WASHINGTON, DC - OCTOBER 08: U.S. President Barack Obama gestures at the end of a press conference in the Brady Press Briefing Room of the White House on October 8, 2013 in Washington, DC. Now in the eighth day of a government shutdown, Obama and his Democratic allies have reiterated to House Speaker John Boehner Alex Wong/Getty Images

Which Major Newspaper Is Comparing Obama to Nixon?

"Growing sense he doesn’t tell the whole truth."

The Star-Ledger, the largest newspaper in New Jersey, endorsed President Barack Obama for re-election last October. A little more than a year later, the paper's editorial board has drawn parallels with Obama and Richard Nixon.

AP

Specifically, the newspaper cited his widely disputed statements on Obamacare, the National Security Agency's spying on foreign allies, and on dealing with Syria's chemical weapons, and asked, “What’s the public to believe?”

In the editorial, which carried the headline, “Obama's Growing Credibility Gap,” the board wrote: “It’s more than not just an old wives’ tale that a politician is only as good as his word. It’s mostly true.”

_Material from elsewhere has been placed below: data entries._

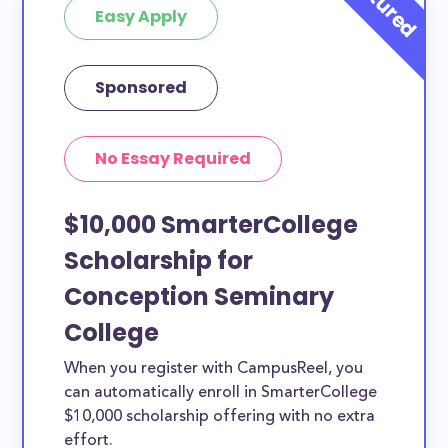
Easy Apply
Sponsored
No Essay Required
$10,000 SmarterCollege
Scholarship for
Conception Seminary
College
When you register with CampusReel, you
can automatically enroll in SmarterCollege
$10,000 scholarship offering with no extra
effort.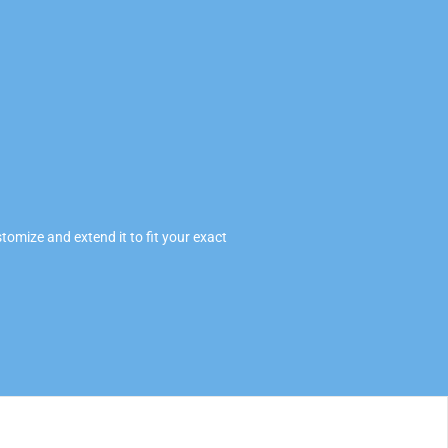
omize and extend it to fit your exact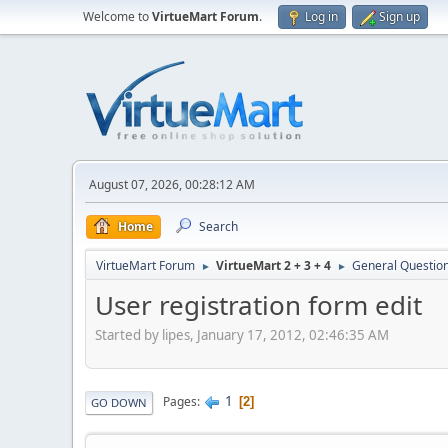
Welcome to
VirtueMart Forum
.
Log in
Sign up
August 07, 2026, 00:28:12 AM
Home
Search
VirtueMart Forum
VirtueMart 2 + 3 + 4
General Questio
►
►
User registration form edit
Started by lipes, January 17, 2012, 02:46:35 AM
1
Pages
2
GO DOWN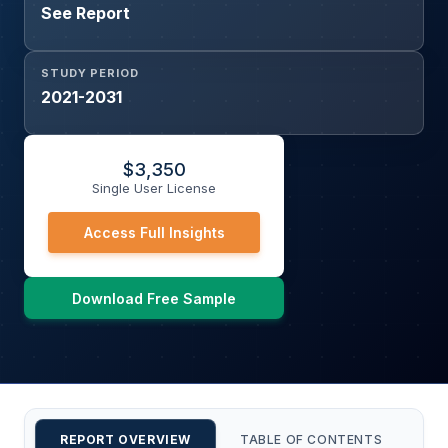
See Report
STUDY PERIOD
2021-2031
$
3,350
Single User License
Access Full Insights
Download Free Sample
REPORT OVERVIEW
TABLE OF CONTENTS
CU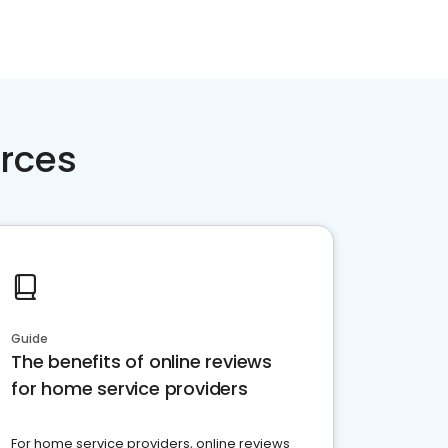
rces
Guide
The benefits of online reviews
for home service providers
For home service providers, online reviews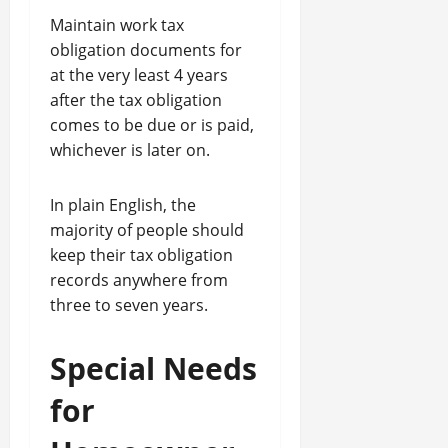
Maintain work tax
obligation documents for
at the very least 4 years
after the tax obligation
comes to be due or is paid,
whichever is later on.
In plain English, the
majority of people should
keep their tax obligation
records anywhere from
three to seven years.
Special Needs
for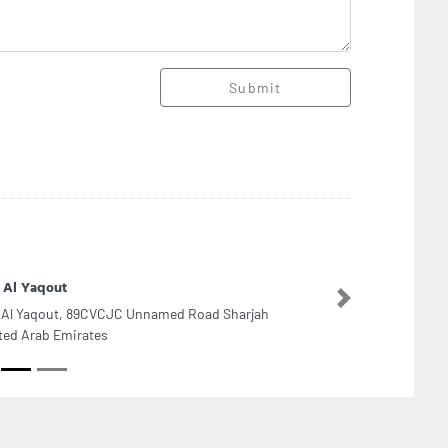
Submit
 Al Yaqout
Next
 Al Yaqout, 89CVCJC Unnamed Road Sharjah
ted Arab Emirates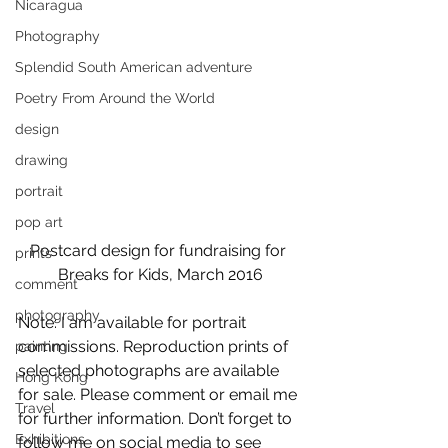
Nicaragua
Photography
Splendid South American adventure
Poetry From Around the World
design
drawing
portrait
pop art
Postcard design for fundraising for 
prints
Breaks for Kids, March 2016
comment
photography
Note: I am available for portrait 
commissions. Reproduction prints of 
painting
selected photographs are available 
Hong Kong
for sale. Please comment or email me 
Travel
for further information. Don’t forget to 
Exhibitions
follow me on social media to see 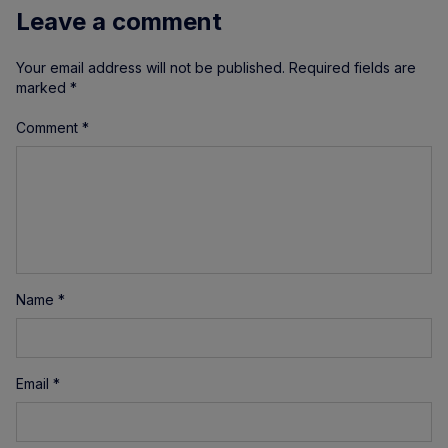
Leave a comment
Your email address will not be published.
Required fields are
marked
*
Comment
*
Name
*
Email
*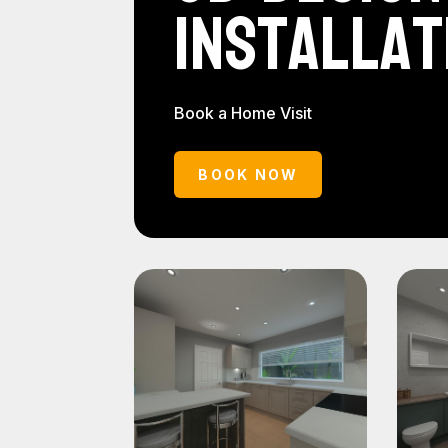
Installat
Book a Home Visit
BOOK NOW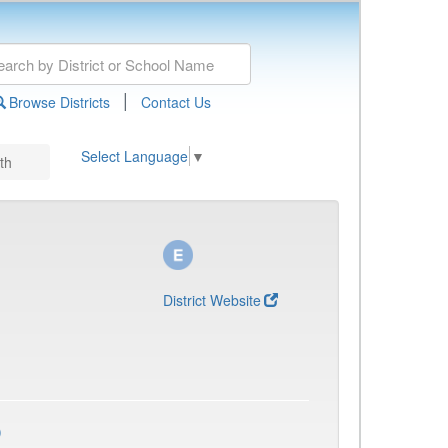
|
Browse Districts
Contact Us
Select Language
▼
th
District Website
)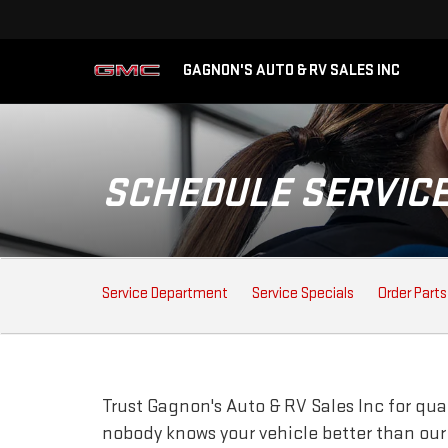
GAGNON'S AUTO & RV SALES INC
SCHEDULE SERVIC
SERVICE
Service Department
Service Specials
Order Parts
SUB-
NAVIGATION
Trust Gagnon's Auto & RV Sales Inc for qua
nobody knows your vehicle better than ou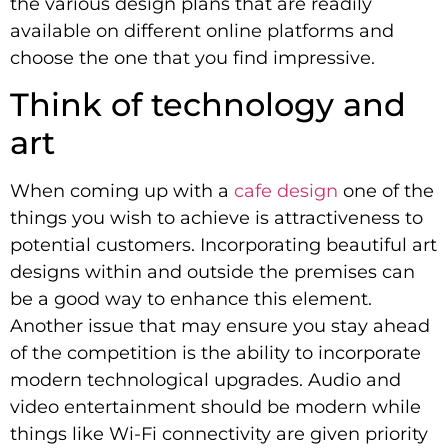
the various design plans that are readily
available on different online platforms and
choose the one that you find impressive.
Think of technology and
art
When coming up with a
cafe design
one of the
things you wish to achieve is attractiveness to
potential customers. Incorporating beautiful art
designs within and outside the premises can
be a good way to enhance this element.
Another issue that may ensure you stay ahead
of the competition is the ability to incorporate
modern technological upgrades. Audio and
video entertainment should be modern while
things like Wi-Fi connectivity are given priority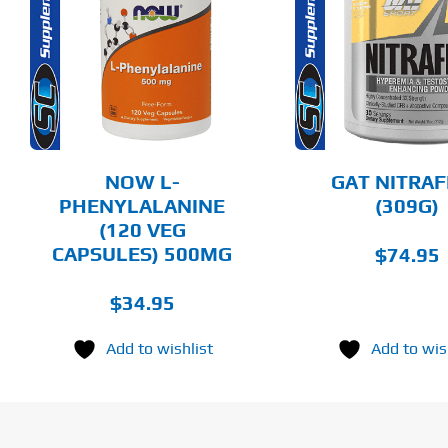
THIS
SELECT OPTIONS
ADD T
PRODUCT
HAS
MULTIPLE
DETAILS
DET
VARIANTS.
THE
OPTIONS
MAY
BE
CHOSEN
NOW L-
GAT NITRA
ON
PHENYLALANINE
(309G)
THE
(120 VEG
PRODUCT
PAGE
CAPSULES) 500MG
$
74.95
$
34.95
Add to wishlist
Add to wis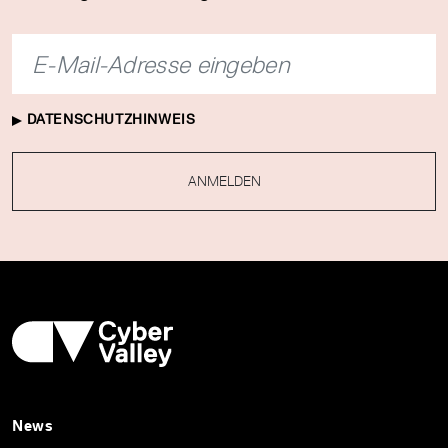
DATENSCHUTZHINWEIS
ANMELDEN
News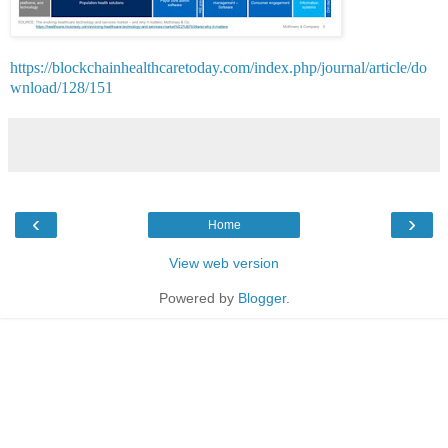
https://blockchainhealthcaretoday.com/index.php/journal/article/do
wnload/128/151
‹
›
Home
View web version
Powered by
Blogger
.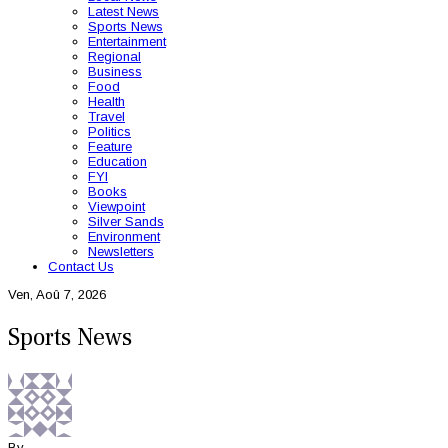
Latest News
Sports News
Entertainment
Regional
Business
Food
Health
Travel
Politics
Feature
Education
FYI
Books
Viewpoint
Silver Sands
Environment
Newsletters
Contact Us
Ven, Aoû 7, 2026
Sports News
By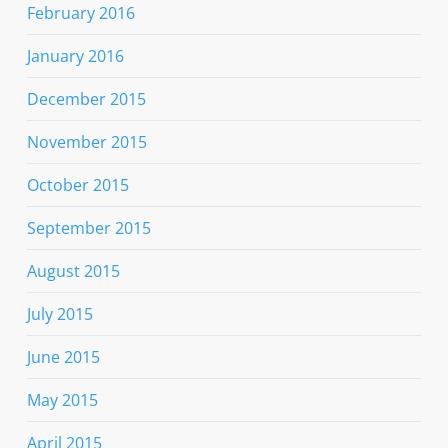
February 2016
January 2016
December 2015
November 2015
October 2015
September 2015
August 2015
July 2015
June 2015
May 2015
April 2015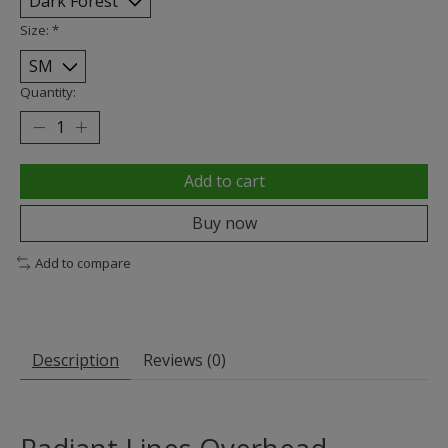
Size:
*
Quantity:
Add to cart
Buy now
Add to compare
Description
Reviews (0)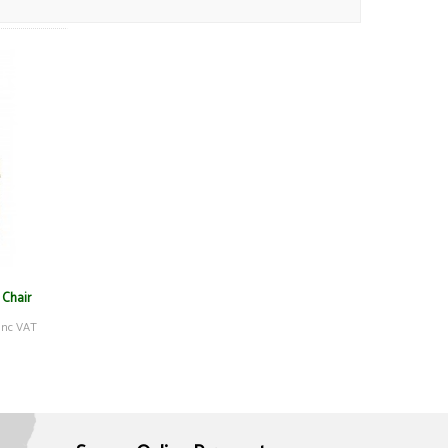
 Chair
inc VAT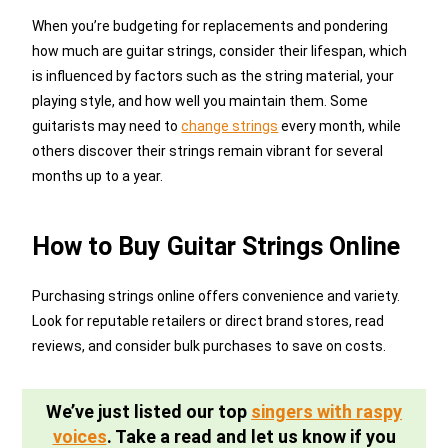
When you’re budgeting for replacements and pondering
how much are guitar strings, consider their lifespan, which
is influenced by factors such as the string material, your
playing style, and how well you maintain them. Some
guitarists may need to
change strings
every month, while
others discover their strings remain vibrant for several
months up to a year.
How to Buy Guitar Strings Online
Purchasing strings online offers convenience and variety.
Look for reputable retailers or direct brand stores, read
reviews, and consider bulk purchases to save on costs.
We’ve just listed our top
singers with raspy
voices
. Take a read and let us know if you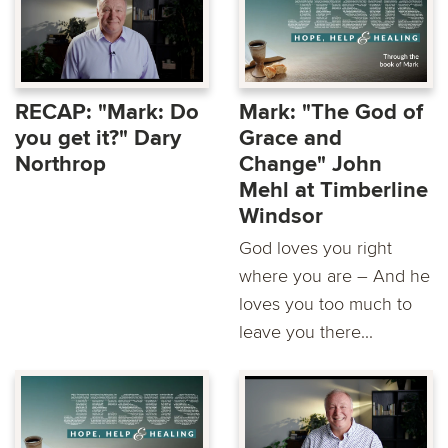
RECAP: "Mark: Do
Mark: "The God of
you get it?" Dary
Grace and
Northrop
Change" John
Mehl at Timberline
Windsor
God loves you right
where you are – And he
loves you too much to
leave you there...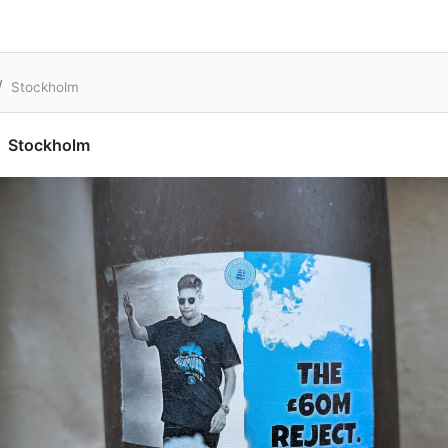
Stockholm
Stockholm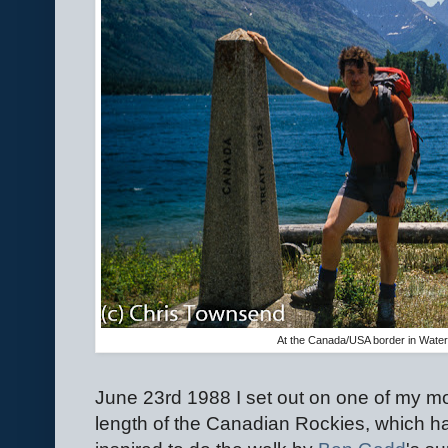
At the Canada/USA border in Water
June 23rd 1988 I set out on one of my mo
length of the Canadian Rockies, which h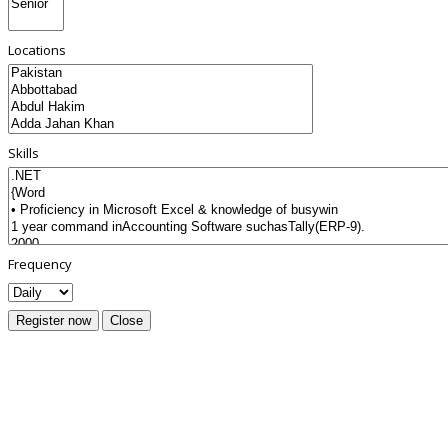
Locations
Skills
Frequency
Register now
Close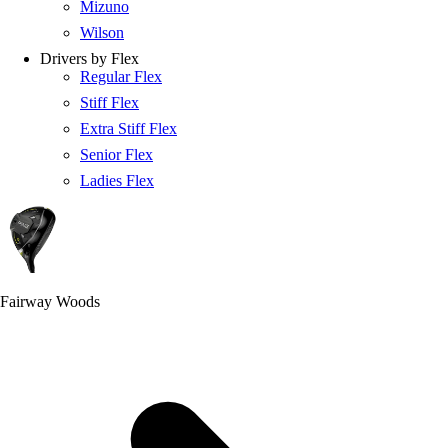
Mizuno
Wilson
Drivers by Flex
Regular Flex
Stiff Flex
Extra Stiff Flex
Senior Flex
Ladies Flex
Fairway Woods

"(A politician) can lose an election — even more than one, as Richard Nixon proved — and still win the voters favor,” the editorial said of the president who left office in disgrace after the the Watergate scandal. “But he’s in real trouble if the paying public stops believing what he says, as Nixon also discovered. That’s why President Obama’s real problem is not so much the botched rollout of the Affordable Care Act, but the growing sense he doesn’t tell the whole truth, or doesn’t know it. Either can be fatal for leader.”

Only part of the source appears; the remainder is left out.